A year into the pandemic, a lot of EMS workers in New York are still struggling to process the horrors and heartbreak of last spring. When I think of last March and April, I feel tired and defeated, watermarked with sorrow.
We carry many heavy things as EMTs: stair chairs, tech bags, patients. But one of the heaviest things we carry are stories. Every rescuer copes with trauma differently. Some EMTs and medics told me they’ve turned to drinking and working more to try to manage the stress. The New York City Trauma Recovery Network, an organization that provides free EMDR (Eye Movement Desensitization and Reprocessing) therapy to front-line workers, has been offering us counseling. But many front-line workers haven’t gone because the disaster is ongoing and they’re too busy working.
Many nights, the landscape in New York City Emergency Management Services feels bleak. EMTs and paramedics in the city are still fighting for better pay and benefits. Some volunteer corps are struggling to make ends meet financially. Assaults against the New York Fire Department’s EMTs and paramedics, often by volatile patients, continue to be a problem.

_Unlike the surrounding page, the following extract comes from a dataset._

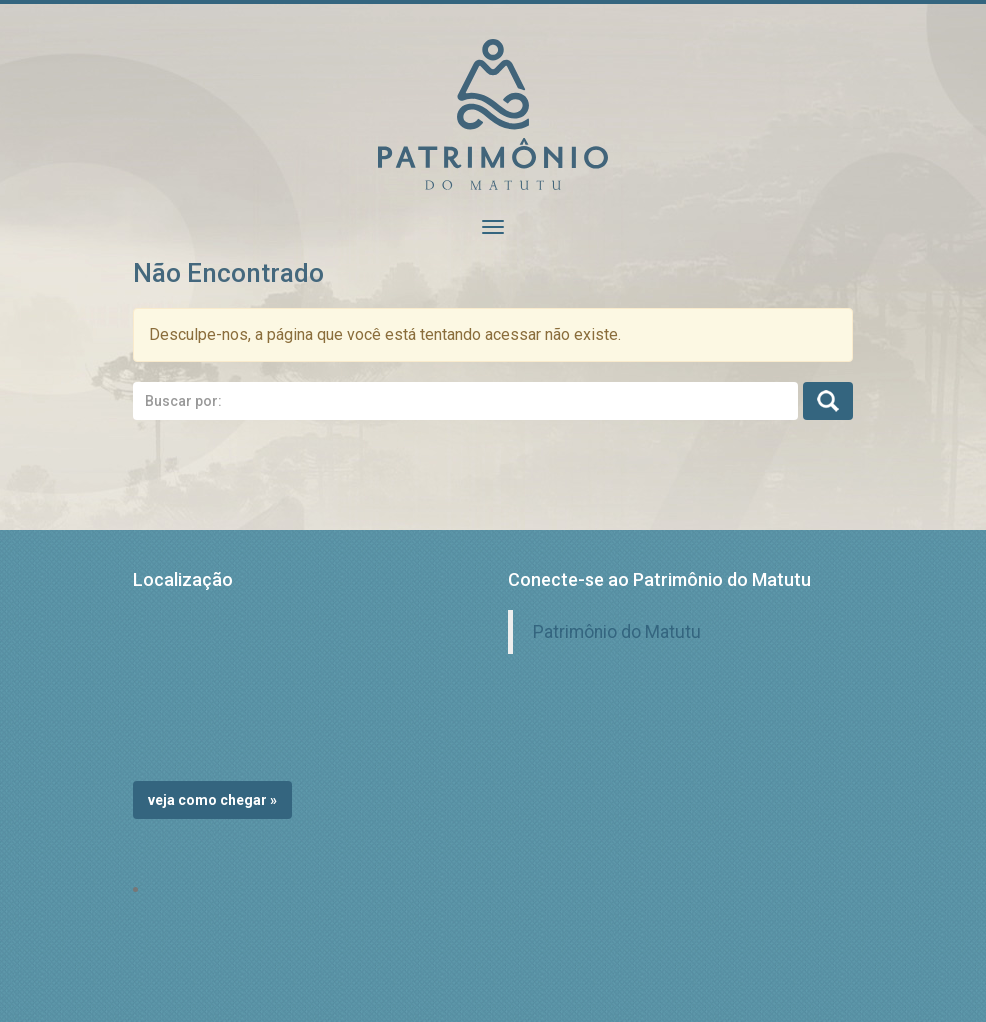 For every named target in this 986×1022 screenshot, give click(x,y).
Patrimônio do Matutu (617, 632)
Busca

And yet I still find myself picking up tours on the ambulance.
Why?
The thankless, high-risk work EMTs and paramedics do is often called a “calling” because it makes no sense. Because it’s unexplainable. What people don’t understand is that emergency medical services is a family. Many of us come from difficult backgrounds and feel more at home with each other on the street than we do spending time with civilians and blood relatives.
I never knew before I became an EMT four years ago how much I would come to trust and love my partners and first-responder colleagues. I look forward to nights on the ambulance more than any other nights of the week. I love being of service to people in need, and I love being part of a community of likeminded souls. I love the gallows humor between rescuers and the stories patients tell us on the back of the ambulance, a confession box on wheels, that they don’t tell anyone else.
The night my partner and I took that man to the ER, I promised his son we wouldn’t leave his father alone. That we would be right there with him the whole time. That we would be his family that night.
If I had to go back to last spring, I would do it all over again. It was an honor and a privilege to be on the ambulance in the pandemic, to help people feel a little less frightened and alone at the critical hour. It still is. And even though the nightly applause has stopped, EMTs are still out there all day and through the night. Remember them. Support them. They will always answer the call.